◆ Your task
Could the data below be retyped exactly, without its pictures?
+++ Provided records
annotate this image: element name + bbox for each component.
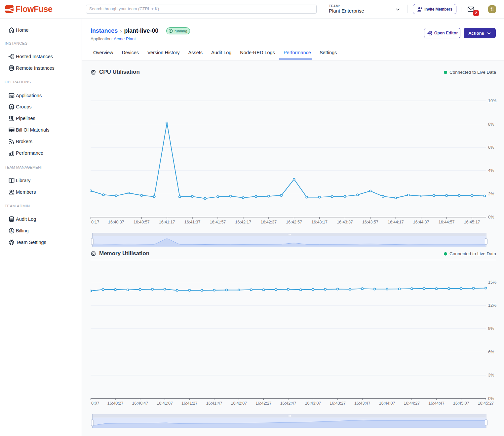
svg-text:16:41:27: 16:41:27 bbox=[181, 401, 198, 406]
svg-text:16:43:17: 16:43:17 bbox=[311, 220, 328, 224]
svg-text:16:42:37: 16:42:37 bbox=[260, 220, 277, 224]
svg-text:16:41:17: 16:41:17 bbox=[159, 220, 175, 224]
svg-text:16:45:07: 16:45:07 bbox=[453, 401, 469, 406]
svg-text:3%: 3% bbox=[488, 373, 494, 377]
svg-text:16:44:57: 16:44:57 bbox=[439, 220, 455, 224]
svg-text:16:44:47: 16:44:47 bbox=[428, 401, 445, 406]
svg-text:16:45:27: 16:45:27 bbox=[478, 401, 494, 406]
svg-text:16:42:57: 16:42:57 bbox=[286, 220, 302, 224]
svg-text:2%: 2% bbox=[488, 192, 494, 196]
svg-text:0%: 0% bbox=[488, 396, 494, 401]
svg-text:16:40:27: 16:40:27 bbox=[107, 401, 124, 406]
svg-text:16:42:07: 16:42:07 bbox=[231, 401, 247, 406]
svg-text:16:44:17: 16:44:17 bbox=[388, 220, 404, 224]
svg-text:16:43:07: 16:43:07 bbox=[305, 401, 321, 406]
svg-text:6%: 6% bbox=[488, 350, 494, 354]
svg-text:16:40:37: 16:40:37 bbox=[108, 220, 124, 224]
svg-text:16:44:37: 16:44:37 bbox=[413, 220, 429, 224]
svg-text:16:42:27: 16:42:27 bbox=[255, 401, 272, 406]
svg-text:4%: 4% bbox=[488, 168, 494, 173]
svg-text:16:43:47: 16:43:47 bbox=[354, 401, 370, 406]
svg-text:16:41:57: 16:41:57 bbox=[210, 220, 226, 224]
svg-text:8%: 8% bbox=[488, 122, 494, 127]
svg-text:16:43:57: 16:43:57 bbox=[362, 220, 378, 224]
svg-text:16:42:17: 16:42:17 bbox=[235, 220, 252, 224]
svg-text:9%: 9% bbox=[488, 326, 494, 331]
svg-text:16:44:07: 16:44:07 bbox=[379, 401, 395, 406]
svg-text:15%: 15% bbox=[488, 280, 496, 285]
svg-text:10%: 10% bbox=[488, 99, 496, 103]
svg-text:16:41:07: 16:41:07 bbox=[157, 401, 173, 406]
svg-text:16:45:17: 16:45:17 bbox=[464, 220, 480, 224]
svg-text:16:41:37: 16:41:37 bbox=[184, 220, 201, 224]
svg-text:0:07: 0:07 bbox=[91, 401, 99, 406]
svg-text:16:43:27: 16:43:27 bbox=[330, 401, 346, 406]
svg-text:6%: 6% bbox=[488, 145, 494, 150]
svg-text:16:41:47: 16:41:47 bbox=[206, 401, 222, 406]
svg-text:16:43:37: 16:43:37 bbox=[337, 220, 353, 224]
svg-text:16:40:47: 16:40:47 bbox=[132, 401, 148, 406]
svg-text:12%: 12% bbox=[488, 303, 496, 308]
svg-text:16:42:47: 16:42:47 bbox=[280, 401, 296, 406]
svg-text:16:44:27: 16:44:27 bbox=[404, 401, 420, 406]
svg-text:0%: 0% bbox=[488, 215, 494, 219]
svg-text:16:40:57: 16:40:57 bbox=[134, 220, 150, 224]
svg-text:0:17: 0:17 bbox=[91, 220, 99, 224]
++++++
◆ Written reply
annotate this image: element name + bbox for each component.
svg-text:16:41:27: 16:41:27 bbox=[181, 401, 198, 406]
svg-text:16:43:17: 16:43:17 bbox=[311, 220, 328, 224]
svg-text:16:42:37: 16:42:37 bbox=[260, 220, 277, 224]
svg-text:16:41:17: 16:41:17 bbox=[159, 220, 175, 224]
svg-text:16:45:07: 16:45:07 bbox=[453, 401, 469, 406]
svg-text:3%: 3% bbox=[488, 373, 494, 377]
svg-text:16:44:57: 16:44:57 bbox=[439, 220, 455, 224]
svg-text:16:44:47: 16:44:47 bbox=[428, 401, 445, 406]
svg-text:16:45:27: 16:45:27 bbox=[478, 401, 494, 406]
svg-text:16:42:57: 16:42:57 bbox=[286, 220, 302, 224]
svg-text:2%: 2% bbox=[488, 192, 494, 196]
svg-text:0%: 0% bbox=[488, 396, 494, 401]
svg-text:16:40:27: 16:40:27 bbox=[107, 401, 124, 406]
svg-text:16:42:07: 16:42:07 bbox=[231, 401, 247, 406]
svg-text:16:44:17: 16:44:17 bbox=[388, 220, 404, 224]
svg-text:16:43:07: 16:43:07 bbox=[305, 401, 321, 406]
svg-text:6%: 6% bbox=[488, 350, 494, 354]
svg-text:16:40:37: 16:40:37 bbox=[108, 220, 124, 224]
svg-text:16:44:37: 16:44:37 bbox=[413, 220, 429, 224]
svg-text:16:42:27: 16:42:27 bbox=[255, 401, 272, 406]
svg-text:4%: 4% bbox=[488, 168, 494, 173]
svg-text:16:43:47: 16:43:47 bbox=[354, 401, 370, 406]
svg-text:16:41:57: 16:41:57 bbox=[210, 220, 226, 224]
svg-text:8%: 8% bbox=[488, 122, 494, 127]
svg-text:16:43:57: 16:43:57 bbox=[362, 220, 378, 224]
svg-text:16:42:17: 16:42:17 bbox=[235, 220, 252, 224]
svg-text:9%: 9% bbox=[488, 326, 494, 331]
svg-text:16:44:07: 16:44:07 bbox=[379, 401, 395, 406]
svg-text:15%: 15% bbox=[488, 280, 496, 285]
svg-text:10%: 10% bbox=[488, 99, 496, 103]
svg-text:16:41:07: 16:41:07 bbox=[157, 401, 173, 406]
svg-text:16:45:17: 16:45:17 bbox=[464, 220, 480, 224]
svg-text:16:41:37: 16:41:37 bbox=[184, 220, 201, 224]
svg-text:0:07: 0:07 bbox=[91, 401, 99, 406]
svg-text:16:43:27: 16:43:27 bbox=[330, 401, 346, 406]
svg-text:6%: 6% bbox=[488, 145, 494, 150]
svg-text:16:41:47: 16:41:47 bbox=[206, 401, 222, 406]
svg-text:16:43:37: 16:43:37 bbox=[337, 220, 353, 224]
svg-text:16:40:47: 16:40:47 bbox=[132, 401, 148, 406]
svg-text:12%: 12% bbox=[488, 303, 496, 308]
svg-text:16:42:47: 16:42:47 bbox=[280, 401, 296, 406]
svg-text:16:44:27: 16:44:27 bbox=[404, 401, 420, 406]
svg-text:0%: 0% bbox=[488, 215, 494, 219]
svg-text:16:40:57: 16:40:57 bbox=[134, 220, 150, 224]
svg-text:0:17: 0:17 bbox=[91, 220, 99, 224]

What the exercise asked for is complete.